Here are just ten aspects of this turkey that frustrated me–and yes, I know, it’ll be a gigantic hit despite being crap.
The set-up, in case you haven’t heard, is that Isla Nublar’s volcano is going to explode and wipe out the island’s dinosaurs. Chris Pratt and Bryce Dallas Howard are there alongside scores of soldiers of war to help round up “eleven species” (why not a baker’s dozen?) and get them to a sanctuary.
1–After dinosaurs have killed so many people, how believable is a movement organized to protect them?
2–What’s supposed to be Chris Pratt and Bryce Howard’s witty repartee about their breakup sounds juvenile.
3–The bad guy mercenary leading the effort to capture the dinosaurs looks eerily like Mel Brooks.
4–The movie keeps telegraphing what’s coming. Example: the camera focuses on a pillow so the audience knows someone will be suffocated in bed.
5–Several floors including a huge lab and gigantic cages got constructed deep beneath a rich man’s mansion and he has no idea it happened.
6–One vicious dinosaur is stopped by a simple wooden wall when a smaller dinosaur’s just broken through brick.
7–A kid being chased by a dinosaur who’s seen its destructive power hides in her bed, not even under it.
8–Sale prices in the dinosaur auction seem way too low given their rarity.
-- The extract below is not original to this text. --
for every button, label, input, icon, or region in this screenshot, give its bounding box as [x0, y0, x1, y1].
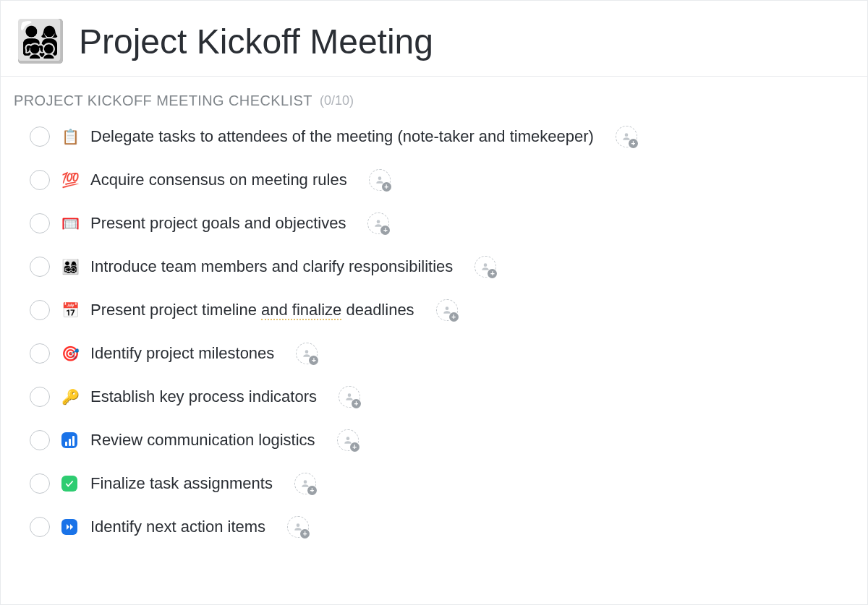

9–Dinosaurs aren’t invulnerable, so what would be the point of turning them into battlefield weapons?
10–Jeff Bloom’s closing, pompous testimony to Congress about living with the dinosaurs comes off as stoner wisdom.
I read reviews after seeing it, and the Boston Globe pegs it by noting the movie lacks “character, mystery, wonder, danger.”